# Surfside Jetties or Mouth of Brazos



## texcotton (Aug 21, 2009)

Looking to take kids fishing this weekend. Anyone have a report on the surfside jetties or the mouth of the river? I was planning on fishing the jetties on Quianta and then moving to the mouth. Also, what bait is everyone using.


----------



## Solodaddio (Mar 22, 2014)

Mouth of Brazos is no place for children. I don't fish that particular area even on calm days.


----------



## Goose Lover (Jan 23, 2012)

Mouth of the Brazos is no place for anyone without a flotation device. That includes adults and children. 

It can be a very deceiving and dangerous place. 

People drown there every year despite the billboard sized signs about how dangerous it is.


----------



## iamatt (Aug 28, 2012)

Jetties are no cakewalk for kids either. Can snap an ankle or trip and stop their fall with their face in a hearbeat. Seen poor kid faceplant before at SS jetties and saw father slip trying to help his kid back up it's pretty sketchy out there. There also all those people throwing long rods and lines hanging around. Not to put you off to the idea but I can never relax with kids around the jetties. Got to watch their 6 constantly you didn't specify how old they are but I'd pick the beach over the jetties and the mouth of the brazos wouldn't even be on my list. At least on the sand you do not have to deal with hangups on rocks with the kids because you know they will hook the same rock every time and they can catch whiting until you run out of bait. Just my .02 off my .50 cent chain having been done it long enough. Good luck though.


----------



## Solodaddio (Mar 22, 2014)

iamatt said:


> Jetties are no cakewalk for kids either. Can snap an ankle or trip and stop their fall with their face in a hearbeat. Seen poor kid faceplant before at SS jetties and saw father slip trying to help his kid back up it's pretty sketchy out there. There also all those people throwing long rods and lines hanging around. Not to put you off to the idea but I can never relax with kids around the jetties. Got to watch their 6 constantly you didn't specify how old they are but I'd pick the beach over the jetties and the mouth of the brazos wouldn't even be on my list. At least on the sand you do not have to deal with hangups on rocks with the kids because you know they will hook the same rock every time and they can catch whiting until you run out of bait. Just my .02 off my .50 cent chain having been done it long enough. Good luck though.
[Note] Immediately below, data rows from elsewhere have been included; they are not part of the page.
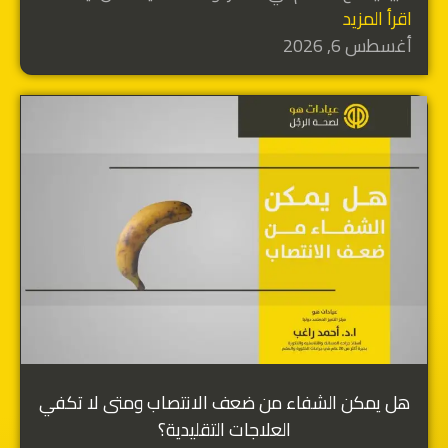
اقرأ المزيد
أغسطس 6, 2026
هل يمكن الشفاء من ضعف الانتصاب ومتى لا تكفي
العلاجات التقليدية؟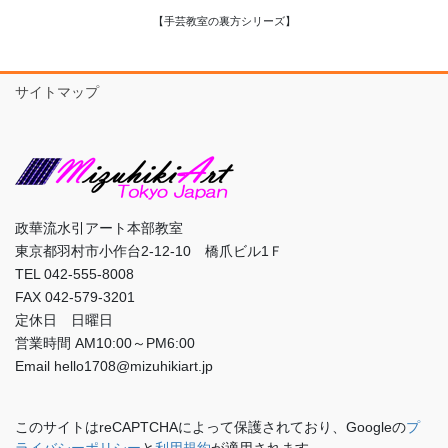
【手芸教室の裏方シリーズ】
サイトマップ
政華流水引アート本部教室
東京都羽村市小作台2-12-10 橋爪ビル1Ｆ
TEL 042-555-8008
FAX 042-579-3201
定休日 日曜日
営業時間 AM10:00～PM6:00
Email hello1708@mizuhikiart.jp
このサイトはreCAPTCHAによって保護されており、Googleの
プ
ライバシーポリシー
と
利用規約
が適用されます。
Agreed, I can't relax with my kids at the jetties as well. A fresh outgoing tide early in the morning the rocks toward the bottom are extremely slippery until they're dried up throughout the day. Dead shrimp & fishbites are money in the surf just off the jetties to catch whiting for the kiddos.


----------



## Slow Boat (Jun 12, 2011)

Surf, away from obstructions, is hard to beat for the kiddos. No snags, plenty of fun action. You might not fill the cooler but it's a great way to keep it exciting.


----------